- **Requirement**: Each record is to be copied exactly, with its pictures left behind.

- **Input records**:
=======
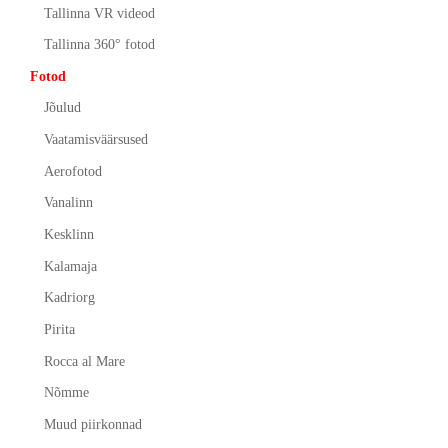
Tallinna VR videod
Tallinna 360° fotod
Fotod
Jõulud
Vaatamisväärsused
Aerofotod
Vanalinn
Kesklinn
Kalamaja
Kadriorg
Pirita
Rocca al Mare
Nõmme
Muud piirkonnad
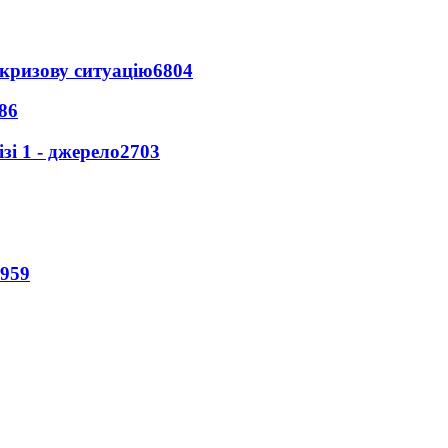
кризову ситуацію
6804
86
і 1 - джерело
2703
959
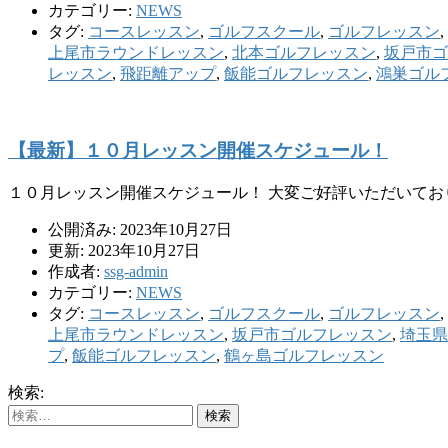
カテゴリー:
NEWS
タグ:
コースレッスン
,
ゴルフスクール
,
ゴルフレッスン
,
上尾市ラウンドレッスン
,
北本ゴルフレッスン
,
坂戸市ゴ
レッスン
,
飛距離アップ
,
飯能ゴルフレッスン
,
鴻巣ゴル
【最新】１０月レッスン開催スケジュール！
１０月レッスン開催スケジュール！ 大変ご好評いただいてお
公開済み: 2023年10月27日
更新: 2023年10月27日
作成者:
ssg-admin
カテゴリー:
NEWS
タグ:
コースレッスン
,
ゴルフスクール
,
ゴルフレッスン
,
上尾市ラウンドレッスン
,
坂戸市ゴルフレッスン
,
埼玉県
プ
,
飯能ゴルフレッスン
,
鶴ヶ島ゴルフレッスン
検索:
=======
- **Exercise response**:
Tallinna VR videod
Tallinna 360° fotod
Fotod
Jõulud
Vaatamisväärsused
Aerofotod
Vanalinn
Kesklinn
Kalamaja
Kadriorg
Pirita
Rocca al Mare
Nõmme
Muud piirkonnad
кризову ситуацію
6804
86
і 1 - джерело
2703
959
カテゴリー:
NEWS
タグ:
コースレッスン
,
ゴルフスクール
,
ゴルフレッスン
,
上尾市ラウンドレッスン
,
北本ゴルフレッスン
,
坂戸市ゴ
レッスン
,
飛距離アップ
,
飯能ゴルフレッスン
,
鴻巣ゴル
【最新】１０月レッスン開催スケジュール！
１０月レッスン開催スケジュール！ 大変ご好評いただいてお
公開済み: 2023年10月27日
更新: 2023年10月27日
作成者:
ssg-admin
カテゴリー:
NEWS
タグ:
コースレッスン
,
ゴルフスクール
,
ゴルフレッスン
,
上尾市ラウンドレッスン
,
坂戸市ゴルフレッスン
,
埼玉県
プ
,
飯能ゴルフレッスン
,
鶴ヶ島ゴルフレッスン
検索:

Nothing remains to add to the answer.